__What is required__.
What is needed is every line from the one holding "You Save 31%" to the last line of the data below, printed exactly and without pictures.

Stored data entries
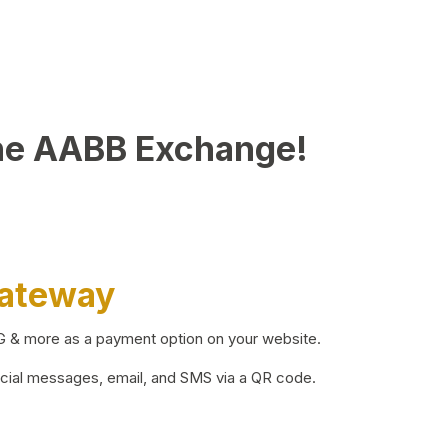
he AABB Exchange!
Gateway
BG & more as a payment option on your website.
ocial messages, email, and SMS via a QR code.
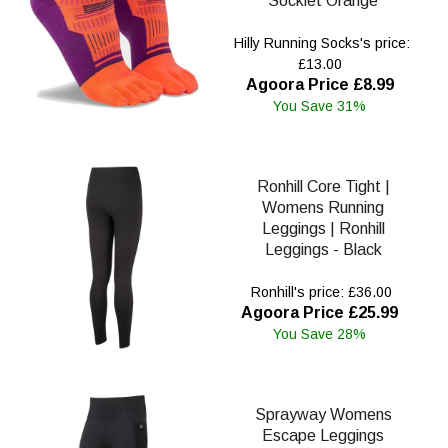
Socklet Orange
Hilly Running Socks's price:
£13.00
Agoora Price £8.99
You Save 31%
Ronhill Core Tight |
Womens Running
Leggings | Ronhill
Leggings - Black
Ronhill's price: £36.00
Agoora Price £25.99
You Save 28%
Sprayway Womens
Escape Leggings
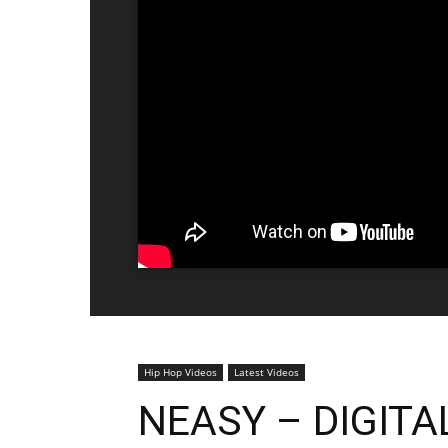
Hip Hop Videos
Latest Videos
NEASY – DIGITA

__Solution for this exercise__.
You Save 31%
Ronhill Core Tight |
Womens Running
Leggings | Ronhill
Leggings - Black
Ronhill's price: £36.00
Agoora Price £25.99
You Save 28%
Sprayway Womens
Escape Leggings
Hip Hop Videos
Latest Videos
NEASY – DIGITA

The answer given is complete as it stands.